Two Bay Area railway workers gave new meaning to “transit oriented development” when they allegedly built two illegal apartments inside train stations.
San Mateo prosecutors allege that two former Caltrain officials built two secret office-to-apartment conversions in two Peninsula stations south of San Francisco, the San Jose Mercury News reported.
Former Caltrain Deputy Director Joseph Navarro and contractor Seth Andrew Worden face felony charges for misusing public funds to build the mini apartments in the historic Burlingame and Millbrae stations. Neither facility is being used by the public.
Worden, a 61-year-old resident of Oceanside in San Diego County, was arraigned March 27 and released on his own recognizance, court records show. He pleaded not guilty, according to media reports.

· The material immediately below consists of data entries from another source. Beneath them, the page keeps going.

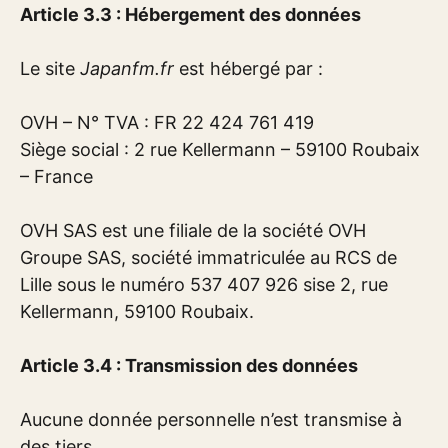
Article 3.3 : Hébergement des données
Le site
Japanfm.fr
est hébergé par :
OVH – N° TVA : FR 22 424 761 419
Siège social : 2 rue Kellermann – 59100 Roubaix
– France
OVH SAS est une filiale de la société OVH
Groupe SAS, société immatriculée au RCS de
Lille sous le numéro 537 407 926 sise 2, rue
Kellermann, 59100 Roubaix.
Article 3.4 : Transmission des données
Aucune donnée personnelle n’est transmise à
des tiers.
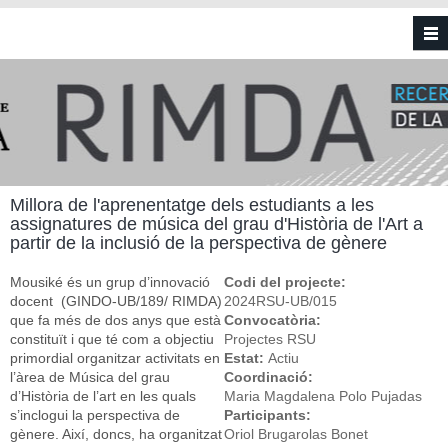
Vés al contingut
Millora de l'aprenentatge dels estudiants a les
assignatures de música del grau d'Història de l'Art a
partir de la inclusió de la perspectiva de gènere
Mousiké és un grup d’innovació
Codi del projecte:
docent (GINDO-UB/189/ RIMDA)
2024RSU-UB/015
que fa més de dos anys que està
Convocatòria:
constituït i que té com a objectiu
Projectes RSU
primordial organitzar activitats en
Estat:
Actiu
l’àrea de Música del grau
Coordinació:
d’Història de l’art en les quals
Maria Magdalena Polo Pujadas
s’inclogui la perspectiva de
Participants:
gènere. Així, doncs, ha organitzat
Oriol Brugarolas Bonet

Navarro, 66, formerly of the Bay Area and now of Newtown, Pennsylvania, is scheduled to be arraigned April 29.
Transit workers found Worden’s Millbrae apartment in 2020, but didn’t discover Navarro’s secret hideaway inside the Burlingame station until an anonymous tip in 2022. Both were fired.
Their alleged crimes have received some admiration in a region where developers can easily spend north of $900,000 to build one unit of affordable housing.
Some on social media said that living in a historic train station like Burlingame, which was built in 1894 and designated a historic landmark in California, had its own appeal.
“If this isn’t a case for building more housing next to transit then I don’t know what is,” wrote one user on social media site X, formerly known as Twitter.
Many were impressed that Worden and Navarro, who spent a respective $8,000 on the Millbrae unit and $42,000 on the Burlingame unit, managed to convert offices into housing on the cheap.
“Hire that man to build housing,” wrote Mark Dinan, an East Palo Alto-based recruiter. “$42k for an apartment!”
For a mere $42,000, Navarro allegedly installed a kitchenette, shower, plumbing and security cameras, prosecutors said.
The duo are accused of trying to fly below the radar by making sure none of the invoices exceeded $3,000, which would have triggered further authorization from Caltrain and TransAmerica Services, the firm that employed Worden.
Housing is notoriously expensive to build in California. Besides high construction costs, impact fees and the permitting process can cost thousands of dollars, fees that Worden and Navarro would not have paid, according to the Mercury News.
The crime also highlighted the plight of super-commuters in the Bay Area.
District Attorney Steve Wagstaffe told the San Francisco Standard that the apartments were a “convenience” for the two former railway workers. “They figured the Bay Area [commute] really is lousy,” he said.